ACTIVITY: With the line containing "à votre canapé" as the starting point, output every line of the data below through its final line, character for character.

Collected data
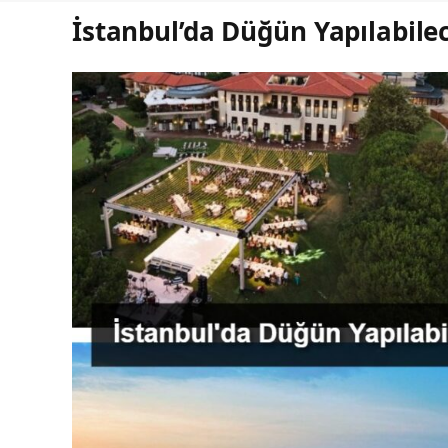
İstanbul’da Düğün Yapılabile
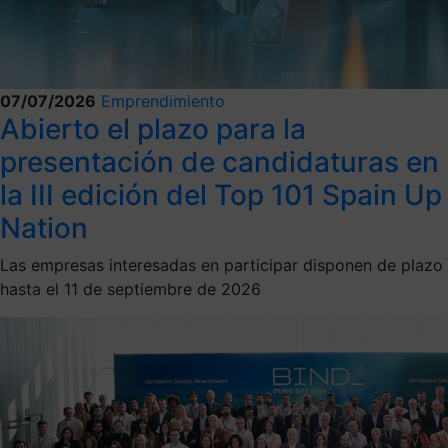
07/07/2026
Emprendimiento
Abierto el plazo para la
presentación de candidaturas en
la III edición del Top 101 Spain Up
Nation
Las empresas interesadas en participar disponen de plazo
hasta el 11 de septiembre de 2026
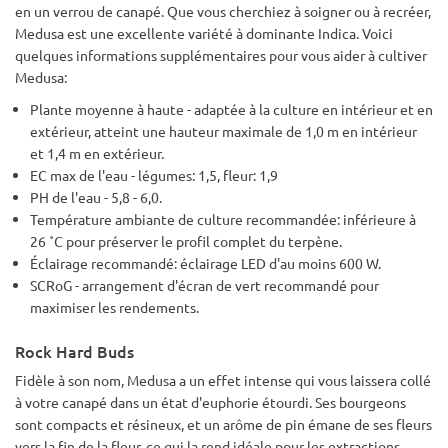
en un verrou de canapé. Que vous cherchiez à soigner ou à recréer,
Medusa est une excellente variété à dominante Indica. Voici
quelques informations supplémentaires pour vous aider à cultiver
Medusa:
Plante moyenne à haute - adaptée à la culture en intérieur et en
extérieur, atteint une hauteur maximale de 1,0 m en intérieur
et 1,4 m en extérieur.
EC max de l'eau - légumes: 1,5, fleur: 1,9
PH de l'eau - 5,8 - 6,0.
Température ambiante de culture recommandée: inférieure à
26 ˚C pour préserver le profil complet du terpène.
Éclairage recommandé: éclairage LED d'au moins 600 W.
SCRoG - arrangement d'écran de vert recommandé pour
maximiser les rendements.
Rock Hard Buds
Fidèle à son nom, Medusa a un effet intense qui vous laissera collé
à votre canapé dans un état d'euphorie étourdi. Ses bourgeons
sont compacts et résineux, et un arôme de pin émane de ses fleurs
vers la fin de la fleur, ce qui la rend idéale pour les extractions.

RESPONSE:
à votre canapé dans un état d'euphorie étourdi. Ses bourgeons
sont compacts et résineux, et un arôme de pin émane de ses fleurs
vers la fin de la fleur, ce qui la rend idéale pour les extractions.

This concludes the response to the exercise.